Now, what if we combined both models and put a weight for the results of each model to come up with a cumulative score? We’ll give Random Forest way more importance in our search by assigning it a value of 100 and give Logistical Regression results a value of 10 every time each predicts that the drug is effective (Effective=Yes). We’ll also subtract 10% times the patients age from the total score as we know beforehand, for some reason, that this drug may not be as effective for older patients. The total score when both models report Yes would be 100 + 10 – 0.1*Age. We’ll then use a threshold to ensure some kind of confidence so that if our prediction is greater than the threshold, we are confident that it is probably going to be correct. In this case, we are saying the score (100 + 10 - 0.1 * Age) is greater than 105, our threshold.
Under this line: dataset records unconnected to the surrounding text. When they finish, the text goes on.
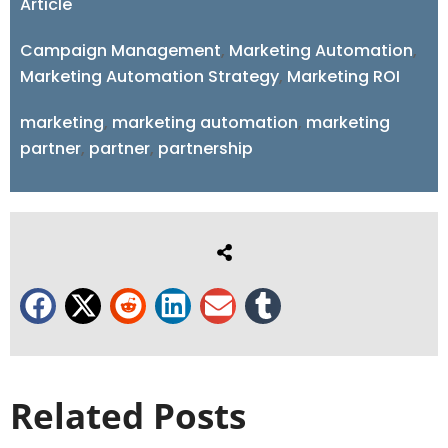
Article
Campaign Management
,
Marketing Automation
,
Marketing Automation Strategy
,
Marketing ROI
marketing
,
marketing automation
,
marketing
partner
,
partner
,
partnership
Related Posts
Let’s see the Splunk search.
| inputlookup Drug_Trials2.csv | fields - Effective | apply Trial_One_LR as LogReg_Effective | apply Trial_One_RF as RF_Effective
| eval priorityscore_Effective = if(LogReg_Effective="Yes",10,0) + if(RF_Effective="Yes",100,0) - 0.1*'Age'
| sort - priorityscore_Effective |where priorityscore_Effective>105 |table priorityscore_Effective LogReg_Effective, RF_Effective, "Age" "Daily_Dosage" "Immune_Deficient" "Overweight" "Sex" "Smoker" "Ventilator"
If you notice because we are now relying on 3 factors (2 models plus the patient’s age), we now only have 41 predictions that we think are correct in our totally random second data set. In a real trial that used accurate values for the model and more sample records, we would have gotten good results for future trial data, if multiple fields did in fact influence each other.
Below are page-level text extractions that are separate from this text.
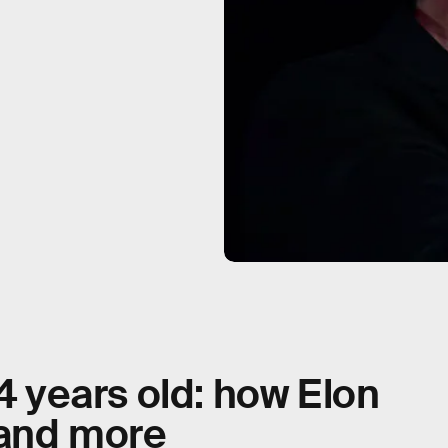
 4 years old: how Elon
 and more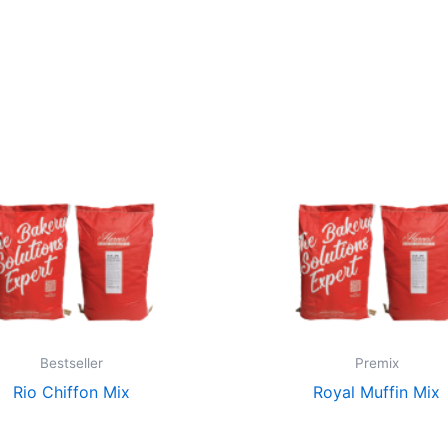
Bestseller
Premix
Rio Chiffon Mix
Royal Muffin Mix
By using categorizing algorithms, we can build models to predict the effectiveness of a drug based on the demographics of the patient. Even if this is just a paper exercise, it provides efficacy for the confidence of the results, when multiple features may be involved in the effectiveness of the drug. The ML approach provides scientific backing for the prediction and may give valuable advice on what fields influence the outcome. As I said in the beginning, mathletics is an accurate discipline, but there are many other factors that lead to confident results. You can use your time series data and the Splunk MLTK as another tool for your analysis in the context of your own methodology.